25 August 2014, The Tablet

Marx appeals to Muslim leaders to condemn Islamic terror


The president of the German bishops’ conference, Cardinal Reinhard Marx, has appealed to Muslim leaders publicly to condemn Islamic terror in Iraq and to declare that violence in the name of God is never justified.

“I know the Islamic State (IS) is not Islam, but I hear too little about Shia and Sunni leaders getting together and publicly, but also forcefully, stating that there must never be violence in the name of God, never be murder in the name of God and never be suppression in the name of God,” Cardinal Marx said in a statement published on the German bishops’ conference’s homepage.
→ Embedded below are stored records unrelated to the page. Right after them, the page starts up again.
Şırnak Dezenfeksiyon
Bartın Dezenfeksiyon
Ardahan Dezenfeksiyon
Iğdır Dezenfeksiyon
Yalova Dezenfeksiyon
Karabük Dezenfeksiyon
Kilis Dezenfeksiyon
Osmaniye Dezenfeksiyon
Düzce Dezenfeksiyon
He appealed to Muslim leaders to “set a sign of peace”.

Christians and other religious minorities were in such a terrible situation in Iraq at the moment that it was only right and proper “to rescue them with all the means at one’s disposal”, Cardinal Marx underlined. “Rescuing people whose lives are threatened and who are in a state of angst is not only permissible but called for”, he insisted and called on Germans to give generously to the charities concerned.

IS is “cruel and inhuman”, Cardinal Rainer Maria Woelki of Berlin said in a message read out in St Hedwig’s Cathedral in Berlin on 17 August. “Belief in God and hatred do not go together.” He called on the German Government to “intensify its advocacy of human rights, religious freedom and the protection of minorities in Iraq and Syria”.

The leader of the Greek-Orthodox Church in Austria, Metropolitan Arsenios (Kardamakis), accused the Western world of inaction and indifference to “the terrible persecution that Christians worldwide are having to face”. “It hurts to see the ‘civilised world’ failing to react when children are suffering and dying ... such a civilisation gives us no hope and makes us sad,” he said.

Meanwhile the Archbishop of Canterbury said last week that attacks on minorities in northern Iraq, including Christians, were "off the scale of human terror we've seen in recent years" and called for evidence to be gathered for future war crimes prosecutions.

Archbishop Justin Welby, on a one-day visit to Australia for the inauguration of Melbourne's Archbishop Philip Freier as Anglican Primate of Australia on 13 August, said ever since the “war to end all wars” ended in 1918, humankind had been saying “never again”, then wrung its hands "as genocide unfolds in some distant corner".